Never miss a local story.
“To take a big win against a guy who gave me a chance [South Florida coach Willie Taggart, a former Western head coach and star player],” Doughty said. “A lot of colleges didn’t give me a chance coming out of high school. He took a risk on me, and I thank him for it. It was a good feeling to do this at home.”
Two of the North Broward Prep graduate’s touchdowns were to Nicholas Norris, a graduate of nearby Booker T. Washington.
“He’s one of our receivers who doesn’t lack confidence,” Western coach Jeff Brohm said. “He plays with a swagger.”
Liberty City’s Quinton Flowers, quarterbacking South Florida, ran for 108 yards and threw for 273 yards on 14-of-32 passing. Marlon Mack also ran for 108 yards for the Bulls.
“I think all of us had our ankles broken three times by that quarterback,” Western senior linebacker Nick Holt said of Flowers, who dodged an unblocked Holt for a 9-yard scramble on fourth-and-6 in the fourth quarter.
“I started off a little slow, missed a couple of targets,” Flowers said. “I put that game on me.”
Flowers started better than Doughty. He drove the Bulls 62 yards and ended the drive himself by racing 12 yards to the left pylon on a quarterback draw. When Rodney Adams raced 34 yards on a jet sweep, the Bulls led 14-0.
“We made some adjustments,” Doughty said. “Early on, I thought we had some good plays called, I was just missing the throws. Credit to them, they did a great job of disguising stuff, bringing some heat, getting you offset a little bit. I settled down, our team settled down. We just needed to take a deep breath. We were too high early.”

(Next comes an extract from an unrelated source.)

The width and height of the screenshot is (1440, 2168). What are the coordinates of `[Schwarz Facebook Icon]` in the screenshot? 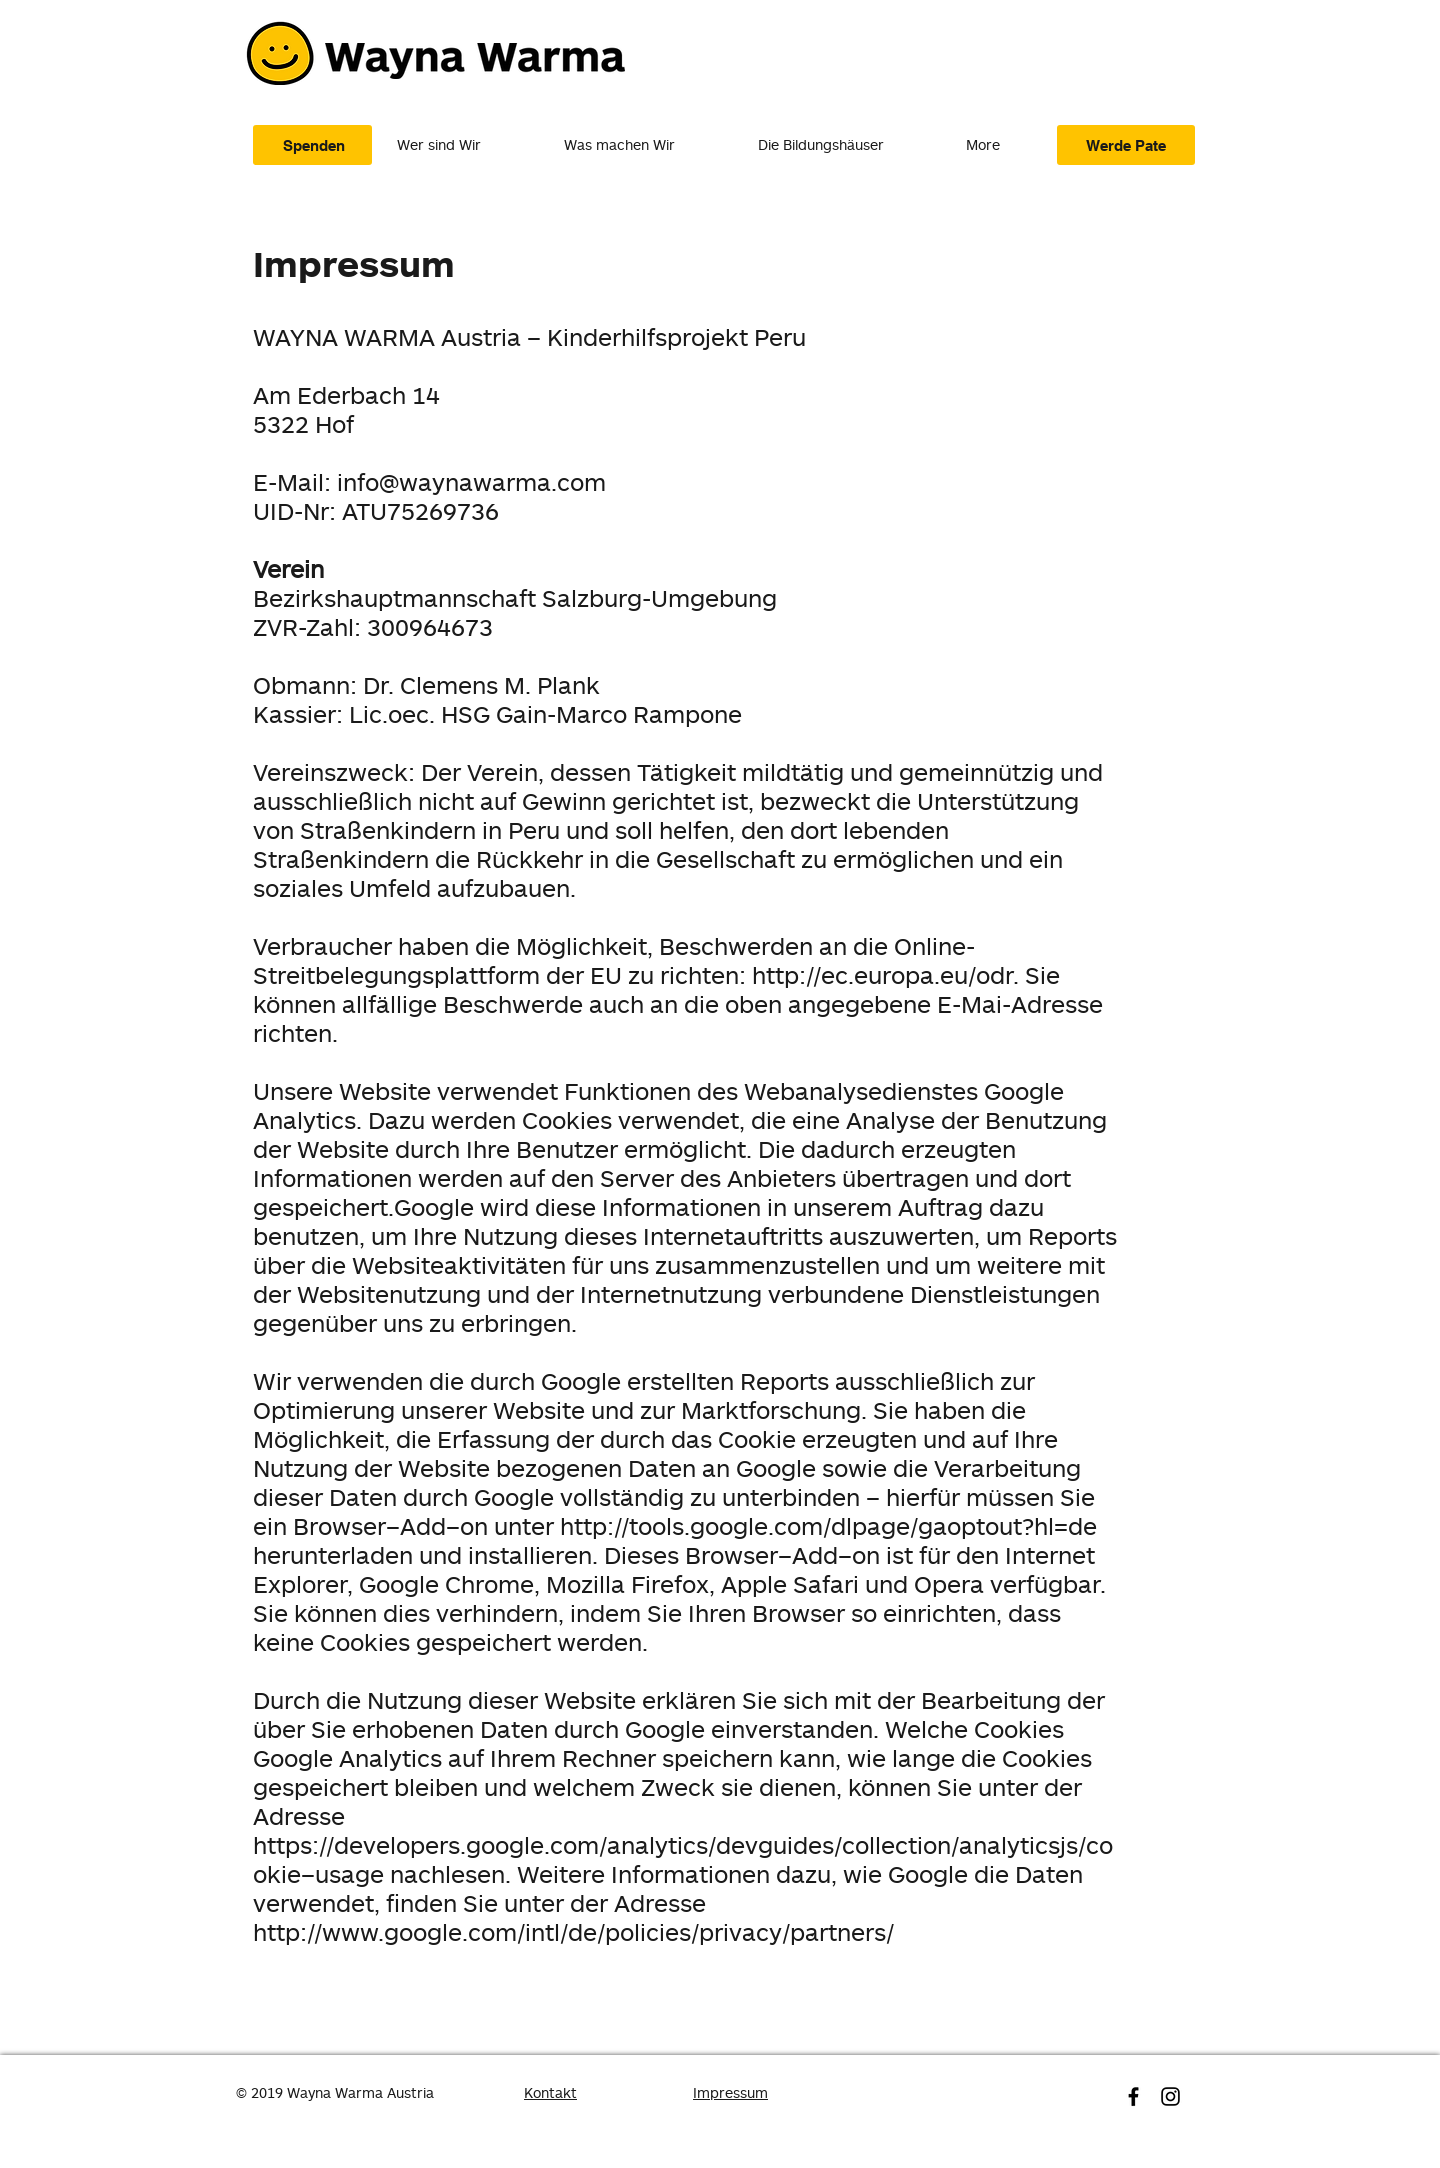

Doughty hit Taywan Taylor on a 53-yard bomb to the Bulls’ 13. Anthony Wales circled right end for what officials ruled a touchdown even as Wales might have lost the ball as he made a superfluous dive for the pylon. The half ended with a 39-yard field goal by Garrett Schwettmann to give South Florida a 14-10 lead.
The Bulls opened the second half with a run-heavy drive that took 4:37 off the clock before a missed field goal. Western Kentucky countered with a drive that took 40 seconds off the clock — Wales’ 6-yard run, incompletion, Doughty to Norris cutting over the middle and Norris streaking halfway to Booker T. for a 69-yard touchdown.
“That was the thing that changed the momentum, right there,” Brohm said.
The Bulls neglected to cover Norris deep up the sideline on Western Kentucky’s next possession, and he had a 55-yard touchdown. Needing an answer, South Florida pulled out a halfback option, D’Ernest Johnson hitting Tyre McCants from 34 yards away.
A 24-21 lead got restored to 10 when Western Kentucky wide receiver Nacarius Fant scored on a 9-yard reverse that saw him show better brakes than a Camaro to avoid a tackle in the backfield. When Jared Dangerfield sailed over two defenders for a Doughty pass and held on when they flipped him like a cheerleader, Western led 38-21 and the game seemed decided. After all, South Florida’s a run-based offense that last trailed in the second half on Nov. 7.
So, of course, Flowers found Adams on a deep post for a 53-yard touchdown. And Flowers again scored on a quarterback draw to get the Bulls within three at 38-35.
But after Lee intercepted a pass that Wales juggled to set the Bulls up at the 50, they got only close enough to try a 53-yard field goal. Emilio Nadelman’s kick descended wide left.
Wales broke through for a 42-yard run on the next possession.
The air you heard was either the deflation of South Florida. Or Marlins Park exhaling.